● EXERCISE DIRECTIONS
The reply must contain all of the records, unchanged.

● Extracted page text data

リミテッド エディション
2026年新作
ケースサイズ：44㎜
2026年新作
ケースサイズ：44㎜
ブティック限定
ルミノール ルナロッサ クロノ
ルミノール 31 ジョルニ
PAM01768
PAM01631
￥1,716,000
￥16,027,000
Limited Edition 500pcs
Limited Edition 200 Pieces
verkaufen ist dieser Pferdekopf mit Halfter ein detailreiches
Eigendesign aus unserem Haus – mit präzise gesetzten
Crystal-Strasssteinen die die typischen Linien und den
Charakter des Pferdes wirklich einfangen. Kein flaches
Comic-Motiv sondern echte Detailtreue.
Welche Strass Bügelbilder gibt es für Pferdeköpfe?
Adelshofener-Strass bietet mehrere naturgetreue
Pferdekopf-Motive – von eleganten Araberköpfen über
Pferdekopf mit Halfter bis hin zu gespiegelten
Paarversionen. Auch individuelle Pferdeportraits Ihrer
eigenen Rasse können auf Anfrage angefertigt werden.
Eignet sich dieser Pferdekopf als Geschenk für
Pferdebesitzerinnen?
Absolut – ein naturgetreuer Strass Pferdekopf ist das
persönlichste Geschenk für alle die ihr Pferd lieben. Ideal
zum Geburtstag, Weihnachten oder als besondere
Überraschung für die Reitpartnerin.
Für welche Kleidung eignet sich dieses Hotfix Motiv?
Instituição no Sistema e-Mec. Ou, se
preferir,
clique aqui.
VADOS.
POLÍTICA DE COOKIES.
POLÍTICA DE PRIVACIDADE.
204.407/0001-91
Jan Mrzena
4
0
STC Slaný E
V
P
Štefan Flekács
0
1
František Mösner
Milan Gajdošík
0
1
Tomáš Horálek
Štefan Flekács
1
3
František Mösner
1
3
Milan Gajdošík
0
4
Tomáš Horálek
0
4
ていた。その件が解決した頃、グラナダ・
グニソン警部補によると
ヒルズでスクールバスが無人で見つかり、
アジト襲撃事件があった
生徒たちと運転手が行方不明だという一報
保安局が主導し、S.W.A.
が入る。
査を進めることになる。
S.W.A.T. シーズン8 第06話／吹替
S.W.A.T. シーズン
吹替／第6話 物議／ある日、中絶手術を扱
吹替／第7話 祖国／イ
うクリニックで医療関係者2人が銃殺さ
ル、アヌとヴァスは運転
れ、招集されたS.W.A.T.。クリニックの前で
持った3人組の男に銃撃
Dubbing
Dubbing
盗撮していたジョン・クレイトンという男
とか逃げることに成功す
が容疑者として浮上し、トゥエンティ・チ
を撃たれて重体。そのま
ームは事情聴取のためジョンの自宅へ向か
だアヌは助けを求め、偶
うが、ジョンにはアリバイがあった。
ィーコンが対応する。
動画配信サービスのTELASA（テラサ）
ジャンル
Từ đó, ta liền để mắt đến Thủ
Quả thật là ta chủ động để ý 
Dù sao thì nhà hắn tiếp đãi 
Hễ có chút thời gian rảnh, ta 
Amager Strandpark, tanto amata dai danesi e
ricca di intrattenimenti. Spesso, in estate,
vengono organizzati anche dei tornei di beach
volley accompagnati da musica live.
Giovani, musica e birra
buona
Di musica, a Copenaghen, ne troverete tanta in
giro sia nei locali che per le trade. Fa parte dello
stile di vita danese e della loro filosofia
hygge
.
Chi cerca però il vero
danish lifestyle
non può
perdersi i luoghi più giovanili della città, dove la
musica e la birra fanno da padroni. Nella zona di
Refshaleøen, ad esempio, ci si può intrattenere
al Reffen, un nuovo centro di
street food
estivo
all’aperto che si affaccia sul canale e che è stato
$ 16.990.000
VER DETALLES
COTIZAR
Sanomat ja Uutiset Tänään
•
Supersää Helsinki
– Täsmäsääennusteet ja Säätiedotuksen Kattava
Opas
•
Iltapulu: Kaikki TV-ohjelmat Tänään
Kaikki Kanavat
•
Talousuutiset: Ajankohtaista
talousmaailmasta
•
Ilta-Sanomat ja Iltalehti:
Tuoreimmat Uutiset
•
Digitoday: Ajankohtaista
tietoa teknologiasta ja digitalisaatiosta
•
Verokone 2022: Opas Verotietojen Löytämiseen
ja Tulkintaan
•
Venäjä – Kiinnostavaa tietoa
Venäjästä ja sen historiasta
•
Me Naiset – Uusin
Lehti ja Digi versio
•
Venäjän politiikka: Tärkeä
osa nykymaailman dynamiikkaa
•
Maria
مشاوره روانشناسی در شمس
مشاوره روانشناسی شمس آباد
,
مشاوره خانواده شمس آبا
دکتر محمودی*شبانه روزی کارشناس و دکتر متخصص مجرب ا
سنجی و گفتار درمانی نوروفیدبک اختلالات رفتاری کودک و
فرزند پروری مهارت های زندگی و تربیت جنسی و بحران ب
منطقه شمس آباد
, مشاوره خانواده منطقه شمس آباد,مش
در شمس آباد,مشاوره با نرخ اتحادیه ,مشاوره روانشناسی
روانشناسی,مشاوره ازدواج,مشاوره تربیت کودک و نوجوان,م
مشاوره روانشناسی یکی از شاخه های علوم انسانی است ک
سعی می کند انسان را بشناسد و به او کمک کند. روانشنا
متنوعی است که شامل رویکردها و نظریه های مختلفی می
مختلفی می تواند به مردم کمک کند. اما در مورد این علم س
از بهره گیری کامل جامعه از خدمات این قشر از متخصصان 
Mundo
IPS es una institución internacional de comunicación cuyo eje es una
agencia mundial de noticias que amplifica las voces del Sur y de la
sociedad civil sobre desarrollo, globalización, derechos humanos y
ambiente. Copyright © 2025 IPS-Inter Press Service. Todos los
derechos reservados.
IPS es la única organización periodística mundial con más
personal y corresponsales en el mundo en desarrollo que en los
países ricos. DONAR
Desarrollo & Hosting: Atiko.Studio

● FINAL ANSWER
リミテッド エディション
2026年新作
ケースサイズ：44㎜
2026年新作
ケースサイズ：44㎜
ブティック限定
ルミノール ルナロッサ クロノ
ルミノール 31 ジョルニ
PAM01768
PAM01631
￥1,716,000
￥16,027,000
Limited Edition 500pcs
Limited Edition 200 Pieces
verkaufen ist dieser Pferdekopf mit Halfter ein detailreiches
Eigendesign aus unserem Haus – mit präzise gesetzten
Crystal-Strasssteinen die die typischen Linien und den
Charakter des Pferdes wirklich einfangen. Kein flaches
Comic-Motiv sondern echte Detailtreue.
Welche Strass Bügelbilder gibt es für Pferdeköpfe?
Adelshofener-Strass bietet mehrere naturgetreue
Pferdekopf-Motive – von eleganten Araberköpfen über
Pferdekopf mit Halfter bis hin zu gespiegelten
Paarversionen. Auch individuelle Pferdeportraits Ihrer
eigenen Rasse können auf Anfrage angefertigt werden.
Eignet sich dieser Pferdekopf als Geschenk für
Pferdebesitzerinnen?
Absolut – ein naturgetreuer Strass Pferdekopf ist das
persönlichste Geschenk für alle die ihr Pferd lieben. Ideal
zum Geburtstag, Weihnachten oder als besondere
Überraschung für die Reitpartnerin.
Für welche Kleidung eignet sich dieses Hotfix Motiv?
Instituição no Sistema e-Mec. Ou, se
preferir,
clique aqui.
VADOS.
POLÍTICA DE COOKIES.
POLÍTICA DE PRIVACIDADE.
204.407/0001-91
Jan Mrzena
4
0
STC Slaný E
V
P
Štefan Flekács
0
1
František Mösner
Milan Gajdošík
0
1
Tomáš Horálek
Štefan Flekács
1
3
František Mösner
1
3
Milan Gajdošík
0
4
Tomáš Horálek
0
4
ていた。その件が解決した頃、グラナダ・
グニソン警部補によると
ヒルズでスクールバスが無人で見つかり、
アジト襲撃事件があった
生徒たちと運転手が行方不明だという一報
保安局が主導し、S.W.A.
が入る。
査を進めることになる。
S.W.A.T. シーズン8 第06話／吹替
S.W.A.T. シーズン
吹替／第6話 物議／ある日、中絶手術を扱
吹替／第7話 祖国／イ
うクリニックで医療関係者2人が銃殺さ
ル、アヌとヴァスは運転
れ、招集されたS.W.A.T.。クリニックの前で
持った3人組の男に銃撃
Dubbing
Dubbing
盗撮していたジョン・クレイトンという男
とか逃げることに成功す
が容疑者として浮上し、トゥエンティ・チ
を撃たれて重体。そのま
ームは事情聴取のためジョンの自宅へ向か
だアヌは助けを求め、偶
うが、ジョンにはアリバイがあった。
ィーコンが対応する。
動画配信サービスのTELASA（テラサ）
ジャンル
Từ đó, ta liền để mắt đến Thủ
Quả thật là ta chủ động để ý 
Dù sao thì nhà hắn tiếp đãi 
Hễ có chút thời gian rảnh, ta 
Amager Strandpark, tanto amata dai danesi e
ricca di intrattenimenti. Spesso, in estate,
vengono organizzati anche dei tornei di beach
volley accompagnati da musica live.
Giovani, musica e birra
buona
Di musica, a Copenaghen, ne troverete tanta in
giro sia nei locali che per le trade. Fa parte dello
stile di vita danese e della loro filosofia
hygge
.
Chi cerca però il vero
danish lifestyle
non può
perdersi i luoghi più giovanili della città, dove la
musica e la birra fanno da padroni. Nella zona di
Refshaleøen, ad esempio, ci si può intrattenere
al Reffen, un nuovo centro di
street food
estivo
all’aperto che si affaccia sul canale e che è stato
$ 16.990.000
VER DETALLES
COTIZAR
Sanomat ja Uutiset Tänään
•
Supersää Helsinki
– Täsmäsääennusteet ja Säätiedotuksen Kattava
Opas
•
Iltapulu: Kaikki TV-ohjelmat Tänään
Kaikki Kanavat
•
Talousuutiset: Ajankohtaista
talousmaailmasta
•
Ilta-Sanomat ja Iltalehti:
Tuoreimmat Uutiset
•
Digitoday: Ajankohtaista
tietoa teknologiasta ja digitalisaatiosta
•
Verokone 2022: Opas Verotietojen Löytämiseen
ja Tulkintaan
•
Venäjä – Kiinnostavaa tietoa
Venäjästä ja sen historiasta
•
Me Naiset – Uusin
Lehti ja Digi versio
•
Venäjän politiikka: Tärkeä
osa nykymaailman dynamiikkaa
•
Maria
مشاوره روانشناسی در شمس
مشاوره روانشناسی شمس آباد
,
مشاوره خانواده شمس آبا
دکتر محمودی*شبانه روزی کارشناس و دکتر متخصص مجرب ا
سنجی و گفتار درمانی نوروفیدبک اختلالات رفتاری کودک و
فرزند پروری مهارت های زندگی و تربیت جنسی و بحران ب
منطقه شمس آباد
, مشاوره خانواده منطقه شمس آباد,مش
در شمس آباد,مشاوره با نرخ اتحادیه ,مشاوره روانشناسی
روانشناسی,مشاوره ازدواج,مشاوره تربیت کودک و نوجوان,م
مشاوره روانشناسی یکی از شاخه های علوم انسانی است ک
سعی می کند انسان را بشناسد و به او کمک کند. روانشنا
متنوعی است که شامل رویکردها و نظریه های مختلفی می
مختلفی می تواند به مردم کمک کند. اما در مورد این علم س
از بهره گیری کامل جامعه از خدمات این قشر از متخصصان 
Mundo
IPS es una institución internacional de comunicación cuyo eje es una
agencia mundial de noticias que amplifica las voces del Sur y de la
sociedad civil sobre desarrollo, globalización, derechos humanos y
ambiente. Copyright © 2025 IPS-Inter Press Service. Todos los
derechos reservados.
IPS es la única organización periodística mundial con más
personal y corresponsales en el mundo en desarrollo que en los
países ricos. DONAR
Desarrollo & Hosting: Atiko.Studio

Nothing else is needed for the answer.